Les étudiants apprennent à communiquer
Comment parler aux propriétaires d’animaux inquiets? Comment mener les entretiens difficiles? À la faculté Vetsuisse de Berne, les étudiants apprennent entre autres, pendant leurs cinq années d’études, à bien communiquer avec la clientèle. Ainsi, chaque année, la faculté organise des ateliers dans lesquels des acteurs se glissent dans la peau des propriétaires d’animaux. «Ces exercices pratiques apportent beaucoup plus aux étudiants qu’un simple bourrage de crâne», explique Simone Forterre, qui est notamment responsable de la planification des études.
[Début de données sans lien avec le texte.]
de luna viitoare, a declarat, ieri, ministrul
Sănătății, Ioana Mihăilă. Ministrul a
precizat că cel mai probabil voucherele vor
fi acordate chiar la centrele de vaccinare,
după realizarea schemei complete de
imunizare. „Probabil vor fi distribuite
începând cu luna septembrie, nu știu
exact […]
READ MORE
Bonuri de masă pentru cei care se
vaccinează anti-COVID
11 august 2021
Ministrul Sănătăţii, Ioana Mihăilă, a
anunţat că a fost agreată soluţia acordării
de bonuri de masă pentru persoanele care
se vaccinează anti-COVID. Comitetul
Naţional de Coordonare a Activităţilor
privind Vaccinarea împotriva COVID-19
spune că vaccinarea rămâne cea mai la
Elle avait tout d’abord introduit les formations en communication comme option mais, entre-temps le cours fait désormais partie intégrante du cursus obligatoire. «C’est aujourd’hui une évidence scientifique, notamment grâce à Cindy Adams, que la communication est nécessaire et qu’elle s’apprend.»
Pour ce faire, la faculté Vetsuisse de Berne se base également sur le guide Calgary-Cambridge (cf. texte principal). Les objectifs de la consultation doivent être définis en commun au début de l’entretien. Lors de l’anamnèse qui suit, les questions initiales, posées de manière très ouverte, aident les propriétaires d’animaux à présenter la situation dans son intégralité. Les vétérinaires doivent s’abstenir de les interrompre et ne poser de questions qu’à la fin, puis récapituler ce qui a été dit. Une possibilité de l’introduire est: «Si je vous ai bien compris…». Pendant l’auscultation il est préférable, pour une consultation centrée sur la relation, que le vétérinaire explique ce qu’il est en train de faire. Si des examens, des résultats ou des thérapies plus poussés s’avèrent nécessaires, le vétérinaire devrait en discuter avec le client ou la cliente: qu’est-ce qui est possible pour eux, qu’est-ce qu’ils souhaitent? «En déterminant à l’avance si une cliente peut ou non appliquer des gouttes pour les yeux à son chat plusieurs fois par jour, cela permet de gagner du temps, car je ne propose pas quelque chose de totalement irréaliste à mettre en œuvre pour la cliente», explique Simone Forterre. L’idéal est que la cliente répète, à la fin et avec ses propres mots, comment elle va prodiguer les soins à son animal.
Dans le cursus de master, les futurs vétérinaires effectuent une rotation clinique. Simone Forterre tient à ce qu’ils y rencontrent des formateurs
qui utilisent le même mode de communication. Une approche qui est toutefois encore en cours d’élaboration. Son rêve d’avenir: organiser des ateliers pour les vétérinaires expérimentés afin de les former eux aussi à une meilleure communication grâce à des jeux de rôles: «C’est encore une vision, mais qui possède un grand potentiel.»